#### Required work:
In the entries that follow, the lines from the line containing "benodigde lengte van de dakgoot is" up to and including the line containing "Deutsche Messe Interactive" must be copied exactly, with pictures omitted.

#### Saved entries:
************

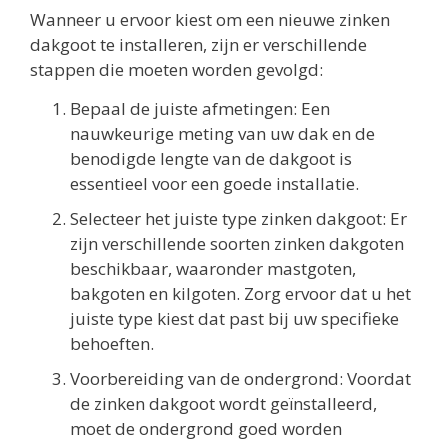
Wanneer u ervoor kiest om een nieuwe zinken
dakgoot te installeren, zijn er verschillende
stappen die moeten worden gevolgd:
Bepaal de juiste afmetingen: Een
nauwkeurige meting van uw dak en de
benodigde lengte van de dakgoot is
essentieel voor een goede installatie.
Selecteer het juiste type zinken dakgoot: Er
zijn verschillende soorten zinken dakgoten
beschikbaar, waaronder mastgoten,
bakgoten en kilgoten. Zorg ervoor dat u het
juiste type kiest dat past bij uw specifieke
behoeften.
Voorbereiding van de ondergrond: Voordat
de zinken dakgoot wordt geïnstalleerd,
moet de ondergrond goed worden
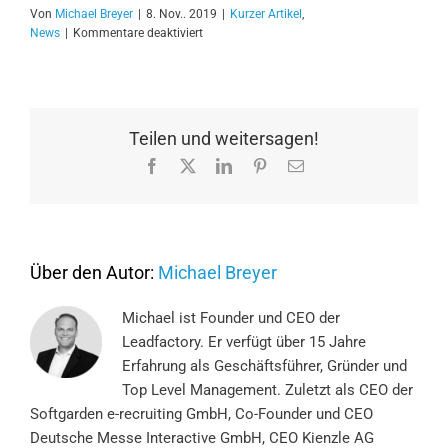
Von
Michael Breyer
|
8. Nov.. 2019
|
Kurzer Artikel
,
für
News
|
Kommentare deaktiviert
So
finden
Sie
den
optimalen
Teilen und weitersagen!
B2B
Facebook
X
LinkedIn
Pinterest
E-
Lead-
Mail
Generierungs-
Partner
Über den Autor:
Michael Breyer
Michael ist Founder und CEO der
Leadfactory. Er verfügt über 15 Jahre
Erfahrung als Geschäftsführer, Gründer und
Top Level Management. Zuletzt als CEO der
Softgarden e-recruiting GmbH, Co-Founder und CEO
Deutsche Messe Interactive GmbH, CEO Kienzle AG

************

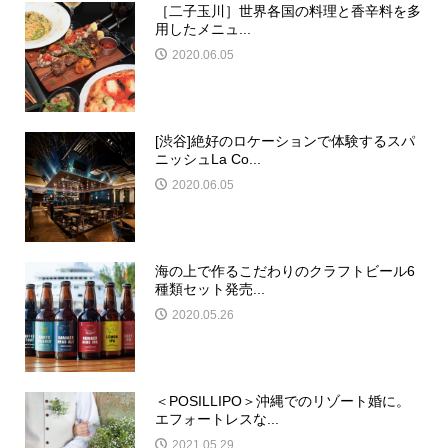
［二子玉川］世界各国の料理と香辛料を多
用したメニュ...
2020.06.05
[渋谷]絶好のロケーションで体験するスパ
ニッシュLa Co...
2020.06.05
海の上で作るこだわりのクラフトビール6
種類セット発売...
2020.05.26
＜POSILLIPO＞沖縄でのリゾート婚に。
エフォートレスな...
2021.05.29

************

#### Your response:
benodigde lengte van de dakgoot is
essentieel voor een goede installatie.
Selecteer het juiste type zinken dakgoot: Er
zijn verschillende soorten zinken dakgoten
beschikbaar, waaronder mastgoten,
bakgoten en kilgoten. Zorg ervoor dat u het
juiste type kiest dat past bij uw specifieke
behoeften.
Voorbereiding van de ondergrond: Voordat
de zinken dakgoot wordt geïnstalleerd,
moet de ondergrond goed worden
Von
Michael Breyer
|
8. Nov.. 2019
|
Kurzer Artikel
,
für
News
|
Kommentare deaktiviert
So
finden
Sie
den
optimalen
Teilen und weitersagen!
B2B
Facebook
X
LinkedIn
Pinterest
E-
Lead-
Mail
Generierungs-
Partner
Über den Autor:
Michael Breyer
Michael ist Founder und CEO der
Leadfactory. Er verfügt über 15 Jahre
Erfahrung als Geschäftsführer, Gründer und
Top Level Management. Zuletzt als CEO der
Softgarden e-recruiting GmbH, Co-Founder und CEO
Deutsche Messe Interactive GmbH, CEO Kienzle AG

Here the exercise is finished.